Action item –
Please return all records verbatim, no pictures.

──────────────────────────────

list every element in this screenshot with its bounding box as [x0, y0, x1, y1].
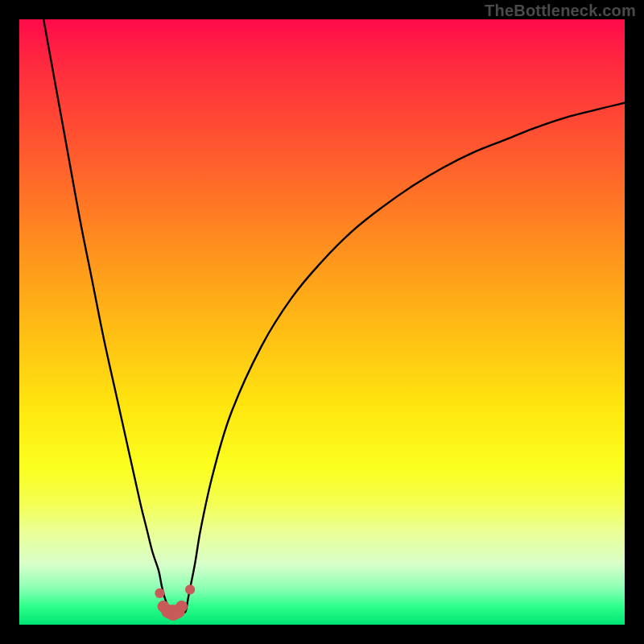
curve-right-rising-curve: [183, 103, 625, 613]
trough-marker-group: [155, 584, 195, 621]
curve-left-falling-curve: [43, 19, 176, 613]
line-series-group: [43, 19, 625, 613]
chart-frame: TheBottleneck.com: [0, 0, 644, 644]
watermark-text: TheBottleneck.com: [485, 2, 636, 20]
plot-area: [19, 19, 625, 625]
trough-marker: [155, 588, 164, 598]
trough-marker: [185, 584, 195, 594]
trough-marker: [175, 601, 188, 613]
chart-svg: [19, 19, 625, 625]
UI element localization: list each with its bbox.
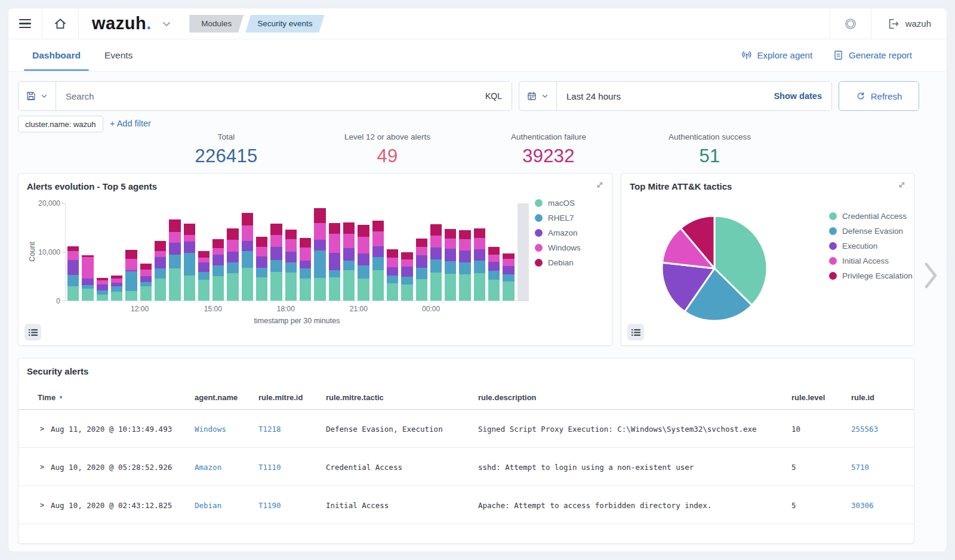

──────────────────────────────

Response to the exercise –
list every element in this screenshot with its bounding box as [x0, y0, x1, y1].
curve-right-rising-curve: [183, 103, 625, 613]
trough-marker-group: [155, 584, 195, 621]
curve-left-falling-curve: [43, 19, 176, 613]
line-series-group: [43, 19, 625, 613]
chart-frame: TheBottleneck.com: [0, 0, 644, 644]
watermark-text: TheBottleneck.com: [485, 2, 636, 20]
plot-area: [19, 19, 625, 625]
trough-marker: [155, 588, 164, 598]
trough-marker: [185, 584, 195, 594]
trough-marker: [175, 601, 188, 613]
chart-svg: [19, 19, 625, 625]
UI element localization: list each with its bbox.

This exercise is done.